Cybersecurity experts have discovered a security hole in Rarible’s non-fungible token marketplace (NFT). This flaw could have allowed for account takeovers and the theft of crypto assets.
“By luring victims to click on a malicious NFT, an attacker can take full control of the victim’s crypto wallet to steal funds,” Check Point researchers Roman Zaikin, Dikla Barda, and Oded Vanunu said in a report shared with The Hacker News.

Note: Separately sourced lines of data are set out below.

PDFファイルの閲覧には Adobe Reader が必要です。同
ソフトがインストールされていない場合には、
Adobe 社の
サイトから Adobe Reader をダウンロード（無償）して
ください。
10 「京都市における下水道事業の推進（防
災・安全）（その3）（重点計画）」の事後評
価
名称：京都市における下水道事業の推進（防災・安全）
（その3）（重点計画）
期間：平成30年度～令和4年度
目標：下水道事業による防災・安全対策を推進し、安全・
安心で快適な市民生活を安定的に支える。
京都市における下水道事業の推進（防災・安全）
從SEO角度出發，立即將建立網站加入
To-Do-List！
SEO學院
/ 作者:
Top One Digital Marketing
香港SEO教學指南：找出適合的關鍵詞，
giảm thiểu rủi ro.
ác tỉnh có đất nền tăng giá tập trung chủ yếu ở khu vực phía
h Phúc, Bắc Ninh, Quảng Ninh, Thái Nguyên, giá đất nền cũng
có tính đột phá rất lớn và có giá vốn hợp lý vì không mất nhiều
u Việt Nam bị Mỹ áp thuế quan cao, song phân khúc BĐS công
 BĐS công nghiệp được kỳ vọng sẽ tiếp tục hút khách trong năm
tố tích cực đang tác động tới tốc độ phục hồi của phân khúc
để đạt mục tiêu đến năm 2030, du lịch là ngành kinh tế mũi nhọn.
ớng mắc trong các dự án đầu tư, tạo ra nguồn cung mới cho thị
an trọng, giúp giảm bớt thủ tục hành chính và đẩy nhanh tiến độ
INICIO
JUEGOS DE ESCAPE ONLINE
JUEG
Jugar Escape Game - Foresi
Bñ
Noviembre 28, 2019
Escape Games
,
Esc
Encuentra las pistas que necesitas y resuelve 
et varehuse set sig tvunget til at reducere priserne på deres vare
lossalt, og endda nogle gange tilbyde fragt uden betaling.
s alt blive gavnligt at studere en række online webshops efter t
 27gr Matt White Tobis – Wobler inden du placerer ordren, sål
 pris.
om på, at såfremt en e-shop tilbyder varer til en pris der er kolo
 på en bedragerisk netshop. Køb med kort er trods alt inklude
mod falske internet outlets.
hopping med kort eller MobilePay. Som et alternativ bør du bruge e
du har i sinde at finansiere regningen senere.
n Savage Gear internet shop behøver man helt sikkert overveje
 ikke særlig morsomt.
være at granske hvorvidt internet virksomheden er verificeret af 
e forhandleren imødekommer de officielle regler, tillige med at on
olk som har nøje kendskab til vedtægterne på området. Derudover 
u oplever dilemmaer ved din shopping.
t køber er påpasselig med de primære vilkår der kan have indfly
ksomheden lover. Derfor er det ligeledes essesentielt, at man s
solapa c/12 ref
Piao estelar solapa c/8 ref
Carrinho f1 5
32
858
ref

Rarible, an NFT marketplace that enables users to create, buy, and sell digital NFT art like photographs, games, and memes, has over 2. 1 million active users.

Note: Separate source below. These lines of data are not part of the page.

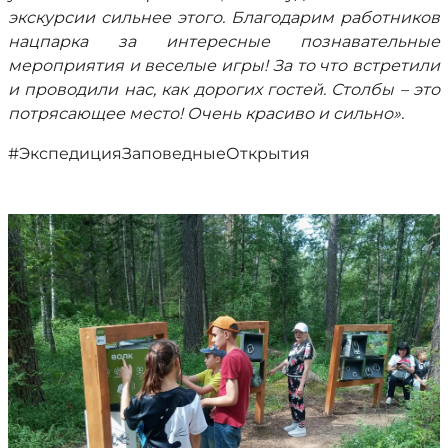
экскурсии сильнее этого. Благодарим работников
нацпарка за интересные познавательные
мероприятия и веселые игры! За то что встретили
и проводили нас, как дорогих гостей. Столбы – это
потрясающее место! Очень красиво и сильно».
#ЭкспедицияЗаповедныеОткрытия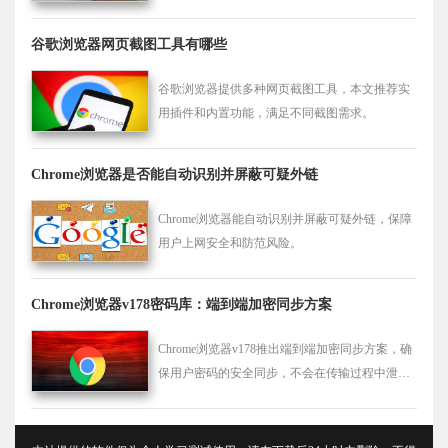
谷歌浏览器网页截图工具有哪些
谷歌浏览器提供多种网页截图工具，本文推荐实
用插件和内置功能，满足不同截图需求。
Chrome浏览器是否能自动识别并屏蔽可疑外链
Chrome浏览器能自动识别并屏蔽可疑外链，保障
用户上网安全和防范风险。
Chrome浏览器v178密码库：端到端加密同步方案
Chrome浏览器v178推出端到端加密同步方案，确
保用户密码的安全同步，不会在传输过程中泄露
任何信息。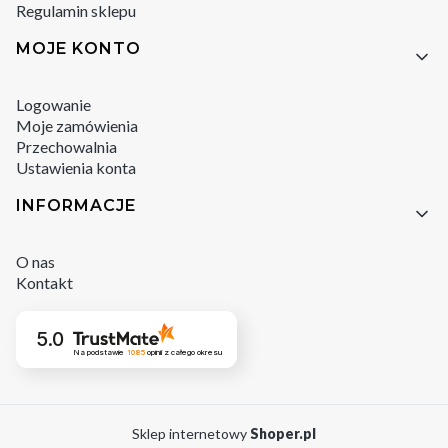
Regulamin sklepu
MOJE KONTO
Logowanie
Moje zamówienia
Przechowalnia
Ustawienia konta
INFORMACJE
O nas
Kontakt
5.0
Na podstawie
1085
opinii
z całego okresu
Sklep internetowy
Shoper.pl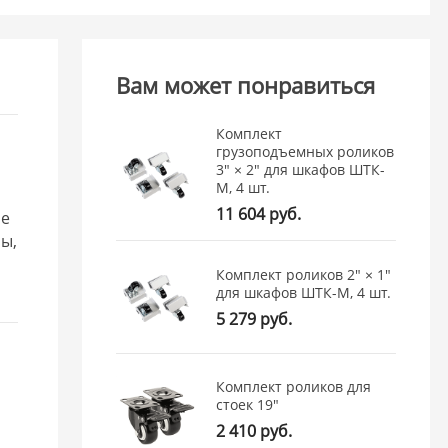
Вам может понравиться
Комплект
,
грузоподъемных роликов
3" × 2" для шкафов ШТК-
М, 4 шт.
11 604 руб.
ые
ы,
Комплект роликов 2" × 1"
для шкафов ШТК-М, 4 шт.
5 279 руб.
Комплект роликов для
стоек 19"
2 410 руб.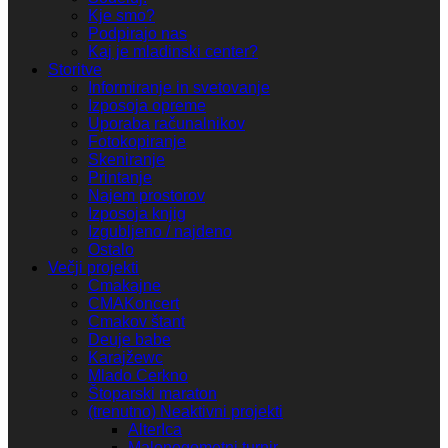
Kje smo?
Podpirajo nas
Kaj je mladinski center?
Storitve
Informiranje in svetovanje
Izposoja opreme
Uporaba računalnikov
Fotokopiranje
Skeniranje
Printanje
Najem prostorov
Izposoja knjig
Izgubljeno / najdeno
Ostalo
Večji projekti
Cmakajne
CMAKoncert
Cmakov štant
Deuje babe
Karajžewc
Mlado Cerkno
Štoparski maraton
(trenutno) Neaktivni projekti
AlterIca
Malonogometni turnir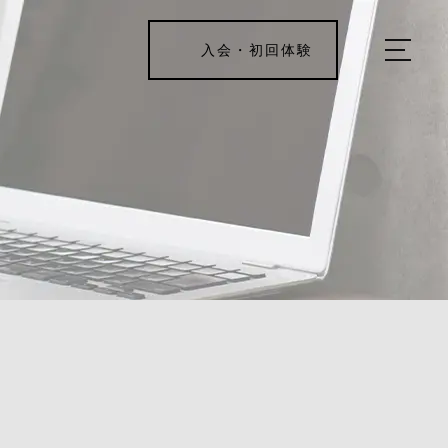
入会・初回体験
ホーム
キャンペーン情報
REJUV FITNESSについて
▼
サービス詳細
▼
料金表
ご入会・体験の流れ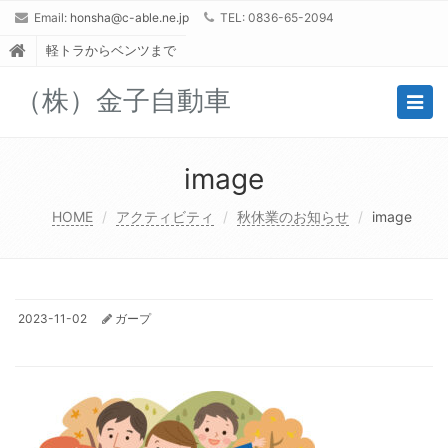
Email:
honsha@c-able.ne.jp
TEL: 0836-65-2094
軽トラからベンツまで
（株）金子自動車
Togg
navig
image
HOME
アクティビティ
秋休業のお知らせ
image
2023-11-02
ガープ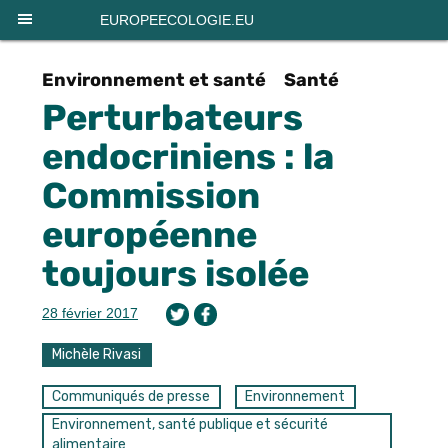
Panneau de gestion des cookies
EUROPEECOLOGIE.EU
Environnement et santé
Santé
Perturbateurs
endocriniens : la
Commission
européenne
toujours isolée
28 février 2017
Michèle Rivasi
Communiqués de presse
Environnement
Environnement, santé publique et sécurité
alimentaire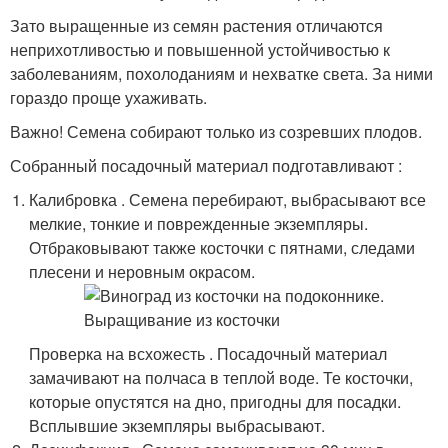
Зато выращенные из семян растения отличаются
неприхотливостью и повышенной устойчивостью к
заболеваниям, похолоданиям и нехватке света. За ними
гораздо проще ухаживать.
Важно! Семена собирают только из созревших плодов.
Собранный посадочный материал подготавливают :
Калибровка . Семена перебирают, выбрасывают все
мелкие, тонкие и поврежденные экземпляры.
Отбраковывают также косточки с пятнами, следами
плесени и неровным окрасом.
Проверка на всхожесть . Посадочный материал
замачивают на полчаса в теплой воде. Те косточки,
которые опустятся на дно, пригодны для посадки.
Всплывшие экземпляры выбрасывают.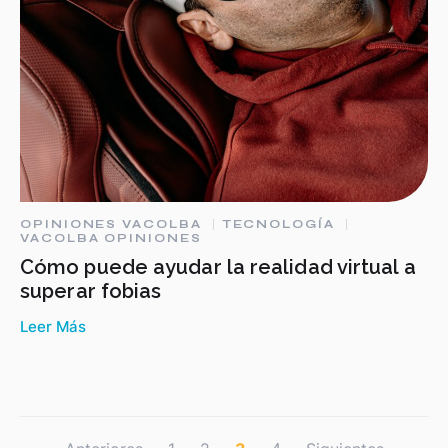
OPINIONES VACOLBA
TECNOLOGÍA
VACOLBA OPINIONES
Cómo puede ayudar la realidad virtual a
superar fobias
Leer Más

“There is still a huge gap between, in terms of security, between Web2 and Web3 infrastructure,” Vanunu, head of products vulnerabilities research at Check Point, said in a statement shared with The Hacker News.

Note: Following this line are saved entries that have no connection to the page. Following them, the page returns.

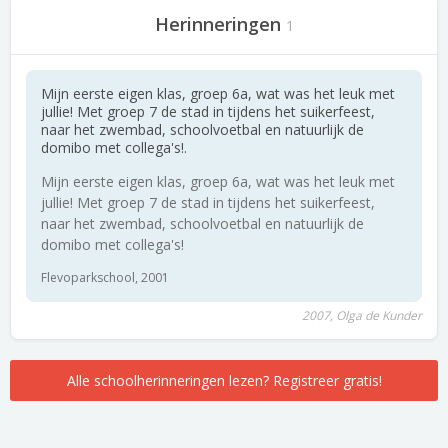
Herinneringen
1
Mijn eerste eigen klas, groep 6a, wat was het leuk met
jullie! Met groep 7 de stad in tijdens het suikerfeest,
naar het zwembad, schoolvoetbal en natuurlijk de
domibo met collega's!.
Mijn eerste eigen klas, groep 6a, wat was het leuk met
jullie! Met groep 7 de stad in tijdens het suikerfeest,
naar het zwembad, schoolvoetbal en natuurlijk de
domibo met collega's!
Flevoparkschool, 2001
2007, Olga de Kunder
Alle schoolherinneringen lezen? Registreer gratis!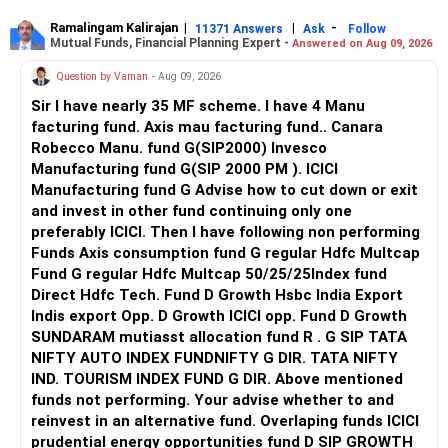
Ramalingam Kalirajan
|
|
-
11371 Answers
Ask
Follow
Mutual Funds, Financial Planning Expert -
Answered on Aug 09, 2026
Question by Vaman
- Aug 09, 2026
Sir I have nearly 35 MF scheme. I have 4 Manu
facturing fund. Axis mau facturing fund.. Canara
Robecco Manu. fund G(SIP2000) Invesco
Manufacturing fund G(SIP 2000 PM ). ICICI
Manufacturing fund G Advise how to cut down or exit
and invest in other fund continuing only one
preferably ICICI. Then I have following non performing
Funds Axis consumption fund G regular Hdfc Multcap
Fund G regular Hdfc Multcap 50/25/25Index fund
Direct Hdfc Tech. Fund D Growth Hsbc India Export
Indis export Opp. D Growth ICICI opp. Fund D Growth
SUNDARAM mutiasst allocation fund R . G SIP TATA
NIFTY AUTO INDEX FUNDNIFTY G DIR. TATA NIFTY
IND. TOURISM INDEX FUND G DIR. Above mentioned
funds not performing. Your advise whether to and
reinvest in an alternative fund. Overlaping funds ICICI
prudential energy opportunities fund D SIP GROWTH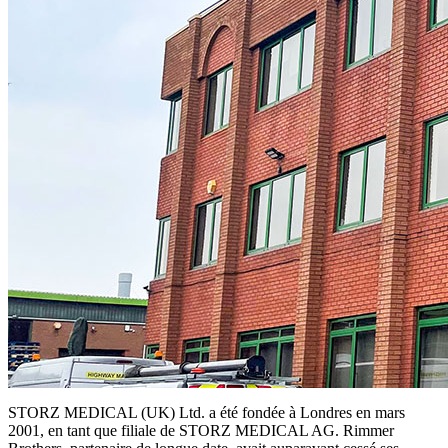
STORZ MEDICAL (UK) Ltd. a été fondée à Londres en mars
2001, en tant que filiale de STORZ MEDICAL AG. Rimmer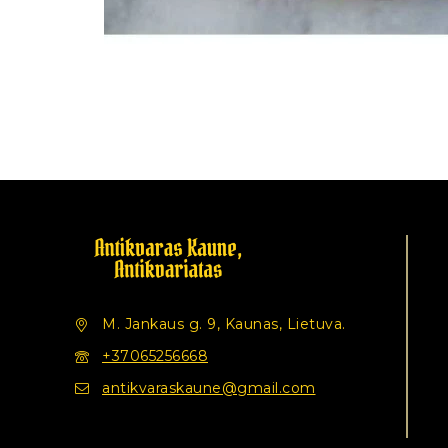
M. Jankaus g. 9, Kaunas, Lietuva.
+37065256668
antikvaraskaune@gmail.com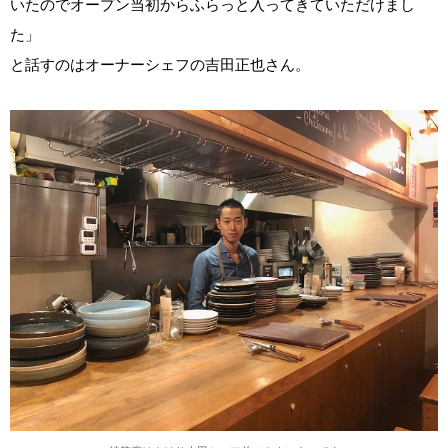
いたのでオープン当初からふらっと入ってきていただけまし
た」
と話すのはオーナーシェフの吉田正也さん。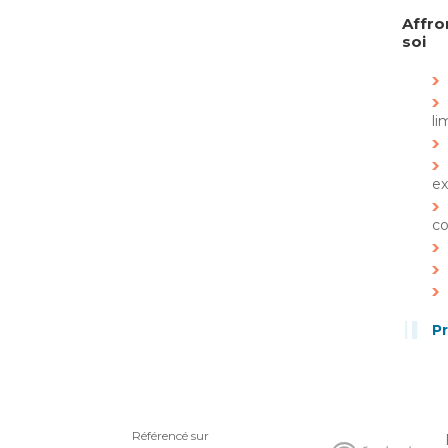
Affro
soi
li
ex
co
P
Référencé sur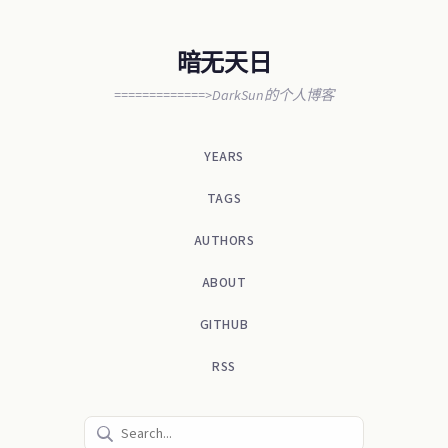
暗无天日
=============>DarkSun的个人博客
YEARS
TAGS
AUTHORS
ABOUT
GITHUB
RSS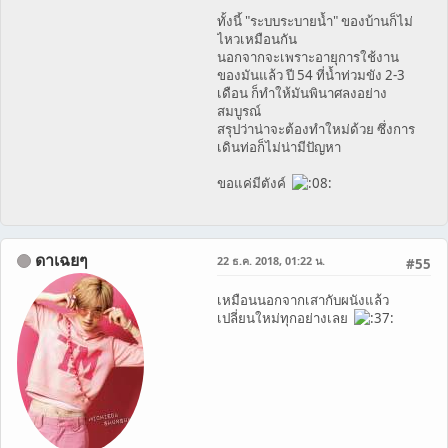
ทั้งนี้ "ระบบระบายน้ำ" ของบ้านก็ไม่
ไหวเหมือนกัน
นอกจากจะเพราะอายุการใช้งาน
ของมันแล้ว ปี 54 ที่น้ำท่วมขัง 2-3
เดือน ก็ทำให้มันพินาศลงอย่าง
สมบูรณ์
สรุปว่าน่าจะต้องทำใหม่ด้วย ซึ่งการ
เดินท่อก็ไม่น่ามีปัญหา
ขอแค่มีตังค์
ดาเฉยๆ
22 ธ.ค. 2018, 01:22 น.
#55
เหมือนนอกจากเสากับผนังแล้ว
เปลี่ยนใหม่ทุกอย่างเลย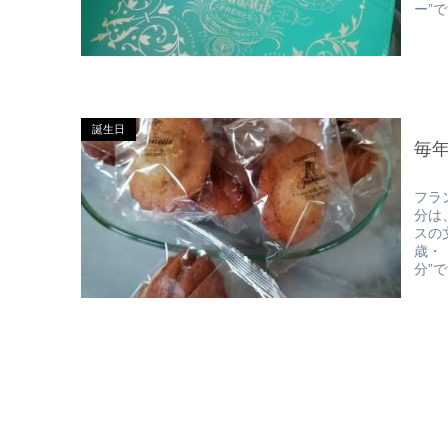
ー”
誕生日
毎
フラ
分は
スの
歳・
分”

” Any small weakness could allow hackers to steal crypto wallets. We are still in a state where marketplaces that combine Web3 protocols are lacking from a security perspective. The implications following a crypto hack can be extreme. “
The attack method relies on malicious actors sending links to NFTs (e.g. an image) that execute arbitrary JavaScript codes to victims. This could allow the attacker to take complete control of their NFTs and send a setApprovalForAll request for the wallet.
The setApprovalForAll API allows a marketplace (in this case, Rarible) to transfer sold items from the seller’s address to the buyer’s address based on the implemented smart contract.
” This function may be used to monitor your NFTs, if anyone is tricked enough to sign it,” researchers stated.
“It’s not always clear to users exactly what permissions they are giving by signing a transaction. Most of the time, the victim assumes these are regular transactions when in fact, they were giving control over their own NFTs. “
In granting the request, the fraudulent scheme effectively permits the adversary to transfer all the NFTs from the victim’s account, which can then be sold by the attacker on the marketplace for a higher price.
As safeguards, it’s recommended that users carefully scrutinize transaction requests prior to providing any kind of authorization. Previous token approvals can be reviewed and revoked by visiting Etherscan’s Token Approval Checker tool.
“NFT customers should know that there are multiple wallet requests. Some are just for connecting the wallet but some may allow full access to NFTs or Tokens.” researchers stated.